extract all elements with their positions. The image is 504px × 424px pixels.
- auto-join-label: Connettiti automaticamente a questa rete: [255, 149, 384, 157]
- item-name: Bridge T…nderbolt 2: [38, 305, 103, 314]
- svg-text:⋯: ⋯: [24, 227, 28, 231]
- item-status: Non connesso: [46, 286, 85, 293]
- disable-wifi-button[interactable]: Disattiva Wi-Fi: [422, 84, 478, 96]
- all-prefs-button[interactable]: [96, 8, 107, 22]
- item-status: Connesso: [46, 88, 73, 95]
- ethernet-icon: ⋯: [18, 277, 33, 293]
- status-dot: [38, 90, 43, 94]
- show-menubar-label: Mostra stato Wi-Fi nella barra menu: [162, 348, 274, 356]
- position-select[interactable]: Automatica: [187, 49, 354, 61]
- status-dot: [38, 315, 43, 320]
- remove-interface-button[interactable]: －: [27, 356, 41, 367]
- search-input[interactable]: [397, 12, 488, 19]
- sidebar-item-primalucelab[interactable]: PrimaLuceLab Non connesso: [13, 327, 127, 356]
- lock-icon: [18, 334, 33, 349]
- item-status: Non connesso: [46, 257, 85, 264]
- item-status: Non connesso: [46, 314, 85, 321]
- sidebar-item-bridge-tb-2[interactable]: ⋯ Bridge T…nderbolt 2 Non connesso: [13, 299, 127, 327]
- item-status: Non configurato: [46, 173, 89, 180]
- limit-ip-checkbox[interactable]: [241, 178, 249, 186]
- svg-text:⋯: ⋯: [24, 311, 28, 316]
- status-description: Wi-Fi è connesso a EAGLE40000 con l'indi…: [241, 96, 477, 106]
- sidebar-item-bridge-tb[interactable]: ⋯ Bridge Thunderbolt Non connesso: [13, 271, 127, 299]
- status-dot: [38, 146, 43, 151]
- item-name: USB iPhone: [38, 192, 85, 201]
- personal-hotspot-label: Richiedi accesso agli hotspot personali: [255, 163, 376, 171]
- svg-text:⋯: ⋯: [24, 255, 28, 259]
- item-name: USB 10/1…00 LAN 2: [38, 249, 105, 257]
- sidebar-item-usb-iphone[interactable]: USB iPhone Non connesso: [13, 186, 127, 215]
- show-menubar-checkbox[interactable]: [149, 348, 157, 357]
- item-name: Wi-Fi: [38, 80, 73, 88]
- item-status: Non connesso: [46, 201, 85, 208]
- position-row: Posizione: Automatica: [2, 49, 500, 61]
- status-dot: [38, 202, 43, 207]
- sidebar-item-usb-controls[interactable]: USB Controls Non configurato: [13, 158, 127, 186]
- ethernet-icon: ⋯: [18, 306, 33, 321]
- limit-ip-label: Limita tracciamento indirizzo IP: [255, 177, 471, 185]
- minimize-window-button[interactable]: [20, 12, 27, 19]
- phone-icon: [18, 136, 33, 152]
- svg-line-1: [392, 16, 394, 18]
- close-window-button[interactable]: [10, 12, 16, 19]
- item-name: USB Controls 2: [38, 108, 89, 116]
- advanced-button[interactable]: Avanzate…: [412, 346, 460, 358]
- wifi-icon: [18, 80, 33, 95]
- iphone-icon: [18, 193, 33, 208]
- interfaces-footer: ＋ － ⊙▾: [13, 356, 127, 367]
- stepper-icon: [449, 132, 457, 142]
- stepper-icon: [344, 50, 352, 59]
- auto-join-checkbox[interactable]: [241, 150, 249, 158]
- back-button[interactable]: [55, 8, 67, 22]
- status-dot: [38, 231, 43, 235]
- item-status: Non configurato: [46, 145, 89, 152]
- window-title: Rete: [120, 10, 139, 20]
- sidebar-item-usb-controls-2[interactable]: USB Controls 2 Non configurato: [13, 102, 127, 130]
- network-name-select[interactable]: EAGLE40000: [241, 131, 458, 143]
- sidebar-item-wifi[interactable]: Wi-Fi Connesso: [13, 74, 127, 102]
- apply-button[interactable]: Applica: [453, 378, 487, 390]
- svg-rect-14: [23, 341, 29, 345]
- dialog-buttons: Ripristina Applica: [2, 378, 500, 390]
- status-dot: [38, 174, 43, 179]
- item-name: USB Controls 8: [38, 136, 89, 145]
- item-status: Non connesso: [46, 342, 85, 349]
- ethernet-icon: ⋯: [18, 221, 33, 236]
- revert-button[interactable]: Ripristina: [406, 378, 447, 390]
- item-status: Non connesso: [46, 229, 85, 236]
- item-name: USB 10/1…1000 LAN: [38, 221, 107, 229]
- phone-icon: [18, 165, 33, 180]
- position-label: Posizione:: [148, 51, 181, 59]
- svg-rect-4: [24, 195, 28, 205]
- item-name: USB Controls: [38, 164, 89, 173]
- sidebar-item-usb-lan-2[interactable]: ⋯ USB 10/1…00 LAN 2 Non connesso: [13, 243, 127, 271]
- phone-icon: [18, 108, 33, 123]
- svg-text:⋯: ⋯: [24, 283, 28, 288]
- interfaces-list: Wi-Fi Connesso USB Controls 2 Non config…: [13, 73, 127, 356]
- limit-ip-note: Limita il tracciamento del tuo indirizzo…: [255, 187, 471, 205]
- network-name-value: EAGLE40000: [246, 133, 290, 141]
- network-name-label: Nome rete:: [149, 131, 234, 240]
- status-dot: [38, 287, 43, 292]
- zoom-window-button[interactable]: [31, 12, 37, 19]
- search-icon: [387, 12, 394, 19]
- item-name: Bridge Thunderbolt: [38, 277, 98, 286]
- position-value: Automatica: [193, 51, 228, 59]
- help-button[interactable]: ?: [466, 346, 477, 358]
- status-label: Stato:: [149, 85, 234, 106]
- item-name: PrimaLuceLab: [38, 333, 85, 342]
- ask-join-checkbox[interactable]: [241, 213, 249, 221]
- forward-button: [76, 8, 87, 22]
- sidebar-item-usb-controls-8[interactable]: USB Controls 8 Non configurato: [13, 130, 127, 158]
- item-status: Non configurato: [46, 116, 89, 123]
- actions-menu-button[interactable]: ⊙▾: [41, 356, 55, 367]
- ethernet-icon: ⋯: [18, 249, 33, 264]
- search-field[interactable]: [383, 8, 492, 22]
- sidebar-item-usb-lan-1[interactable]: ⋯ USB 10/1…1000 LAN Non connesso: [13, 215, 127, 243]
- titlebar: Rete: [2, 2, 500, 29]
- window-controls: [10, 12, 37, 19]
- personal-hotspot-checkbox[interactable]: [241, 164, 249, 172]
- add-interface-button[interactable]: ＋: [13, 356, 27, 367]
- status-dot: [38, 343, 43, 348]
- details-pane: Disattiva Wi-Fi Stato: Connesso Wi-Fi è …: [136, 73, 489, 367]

Task instructions
Please determine how many lines of the records above contain "value", and state that number only.

Written answer
2